As the Islamic spiritual scholar Maulana Wahiduddin Khan so eloquently put it: “Not all Muslims become involved in acts of violence. Yet all might be held culpable. This is because that section of Muslim–in fact, the majority–who are not personally involved, neither disown those members of their community who are engaged in violence, nor even condemn them. In such a case, according to the Islamic Shariah itself, if the involved Muslims are directly responsible, the uninvolved Muslims are also indirectly responsible.”

Let me remind you of what Tarek Fatah, the Pakistani-born Canadian writer and founder of the Muslim Canadian Congress has said: “Any nation, any society, any country that is created on the basis of a hatred towards the others, will soon run out of people that it can hate or groups it can decimate and it will devour itself.”

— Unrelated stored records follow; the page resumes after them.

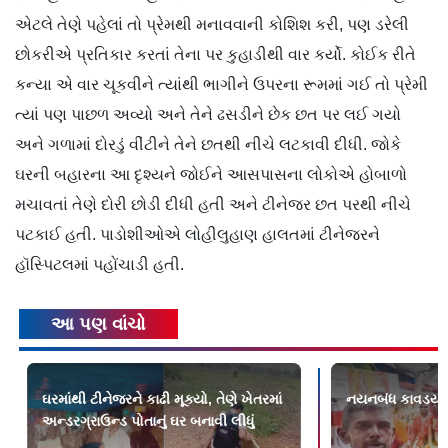
એટલે તેણે પહેલાં તો પ્રેમથી મનાવવાની કોશિશ કરી, પણ ડરેલી
છોકરીએ પ્રતિકાર કરતાં તેના પર કુહાડીથી વાર કર્યો. કોઈક રીતે
કન્યા એ વાર ચૂકવીને ત્યાંથી ભાગીને ઉપરના રૂમમાં ગઈ તો પ્રેમી
ત્યાં પણ પાછળ અવ્યો અને તેને ઢસડીને છેક છત પર લઈ ગયો
અને ગળામાં દોરડું વીંટીને તેને છતથી નીચે લટકાવી દીધી. જોકે
ઘરની બહારના આ દૃશ્યને જોઈને આસપાસના લોકોએ હોબાળો
મચાવતાં તેણે દોરી છોડી દીધી હતી અને ટીનેજર છત પરથી નીચે
પટકાઈ હતી. પાડોશીઓએ લોહીલુહાણ હાલતમાં ટીનેજરને
હૉસ્પિટલમાં પહોંચાડી હતી.
આ પણ વાંચો
ઘરમાંથી ટીનેજરને કાઢી મૂક્યો, તેણે ખેતરમાં
નયનબંધ કાવડયાત
અન્ડરગ્રાઉન્ડ પોતાનું ઘર બનાવી લીધું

For me, I can tell you proudly, we Jews no longer suffer from what is called a victim mentality.  So, learn from our tragedy. Learn that you can still have honour and respect without the sword. Learn, before your own fanatics devour you, your family and your community.

As you approach Eid al-Fitr be gracious and reach out to non-Muslims. The concepts of your hospitality, charity, spirituality and community can be shared by all, irrespective of one’s religion, race and nationality. During the next few days extend your hand out to non-Muslims by inviting them in to your home for iftar.  According to a hadith, Prophet Muhammed said, “Charity is a proof of faith” and “The best charity is that which is given in Ramadan.” Make it so.

And so it is. Kul ‘am wa enta bi-khair! Shalom.